SH-SY5Y, HMEC-1 cells, and U87 cells were grown for 24 hours in complete medium and washed with OGD medium or buffer before switching to OGD medium. OGD preconditioning was performed for 8 hours for SH-SY5Y, 7 hours for HMEC-1 cells, and 4 hours for U87 cells. The OGD-preconditioned and cells without preconditioning were maintained in complete medium under normoxia for 24 hours before being exposed to OGD.
Lactate Dehydrogenase Measurement
Cytotoxicity was performed using lactate dehydrogenase (LDH) release assay (CytoTox96, Promega) 24 hours post-OGD. The percentage of cytotoxicity was calculated as: (experimental value − culture medium background) × 100/(target cell maximum LDH release − culture medium background) using an ELISA plate reader (absorbance at 490 nm).
Lentivirus-Mediated Silencing of cIAP1
Lentivirus-mediated short hairpin RNA targeting cIAP1 mRNA (LV-sh-cIAP1; sc-29848-V; Santa Cruz) and nontarget shRNA control lentiviral particles encoding a scrambled shRNA sequence (LV-sh-scramble control; sc-108080) were used. The SH-SY5Y and HMEC-1 cells were transduced using lentiviral particles for mRNA silencing by generating stable LV-sh-cIAP1 cell lines.
Lentivirus-Mediated cIAP1 Overexpression
To establish HMEC-1 cells stably expressing cIAP1, the cells were infected with recombinant lentiviruses encoding cIAP1 (LV-cIAP1) for 24 hours. To overexpress cIAP1 in the SH-SY5Y cells, the cells were infected with LV-cIAP1 for 24 hours and allowed to grow in the complete medium for another 24 hours (online-only Data Supplement).
In a 1-way ANOVA analysis of the primary outcomes, the effect size 1.0, the smallest based on our preliminary data, was chosen for power analysis. The sample size of 4 for each group achieved at least 80% power to detect the effect size with a 0.05 significance level. Normality of the data was assessed using Shapiro-Wilk test, which indicated the data that followed a normal distribution. The 1-way ANOVA was used to evaluate the protective effect of IP, densitometry data, and LDH levels, whereas Tukey significant difference method was used for post hoc comparisons. Continuous data were mean±SEM unless indicated otherwise. P<0.05 was considered statistically significant, and all probabilities were 2-tailed.
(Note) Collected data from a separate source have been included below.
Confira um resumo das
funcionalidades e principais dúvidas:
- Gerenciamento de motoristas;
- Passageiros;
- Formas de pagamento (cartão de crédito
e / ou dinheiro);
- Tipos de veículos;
IP Protected Neurons and Vascular Endothelial Cells Against HI
The mortality during hypoxic-ischemia was 0% in the sham control group (n=14), 11.5% in the no IP group (n=26), and 0% in the IP group (n=23). Compared with the no IP group, the IP group had markedly increased NeuN-positive neurons (P<0.001) in the ipsilateral cortex 24-hour post-HI (Figure 1A). Rat endothelial cell antigen-1 staining also revealed significantly increased vascular density and total vascular length in the IP group (Figure 1B) (both P<0.001). Long-term outcome assessment on P42 showed that the IP group had significantly less damage in the cortex and hippocampus compared with the no IP group (P<0.001) (Figure 1C).
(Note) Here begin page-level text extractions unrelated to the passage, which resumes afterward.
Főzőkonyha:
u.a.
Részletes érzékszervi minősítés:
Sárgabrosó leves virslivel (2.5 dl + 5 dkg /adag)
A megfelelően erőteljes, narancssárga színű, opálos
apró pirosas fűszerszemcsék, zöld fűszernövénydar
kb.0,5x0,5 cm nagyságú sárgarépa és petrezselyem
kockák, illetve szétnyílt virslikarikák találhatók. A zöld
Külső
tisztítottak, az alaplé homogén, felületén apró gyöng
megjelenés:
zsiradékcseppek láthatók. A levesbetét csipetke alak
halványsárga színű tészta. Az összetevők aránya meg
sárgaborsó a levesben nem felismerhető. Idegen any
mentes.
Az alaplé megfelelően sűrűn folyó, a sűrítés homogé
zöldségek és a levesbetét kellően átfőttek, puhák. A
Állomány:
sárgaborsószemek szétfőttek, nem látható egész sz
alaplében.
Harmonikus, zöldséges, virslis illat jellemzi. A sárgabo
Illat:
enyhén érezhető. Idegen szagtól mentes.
IP Reduced Apoptosis After HI
Western blot revealed that the no IP but not the IP group markedly increased the cleaved levels of caspase-8 (P<0.05), caspase-9 (P<0.01), caspase-3 (P<0.01), and poly (ADP-ribose) polymerase (all P<0.05) 24-hour post-HI compared with the control group. The IP group had significantly decreased levels of cleaved caspase-8, caspase-9, caspase-3, and anti-poly (ADPribose) polymerase compared with the no IP group 24-hour post-HI (all P<0.05) (Figure 2A).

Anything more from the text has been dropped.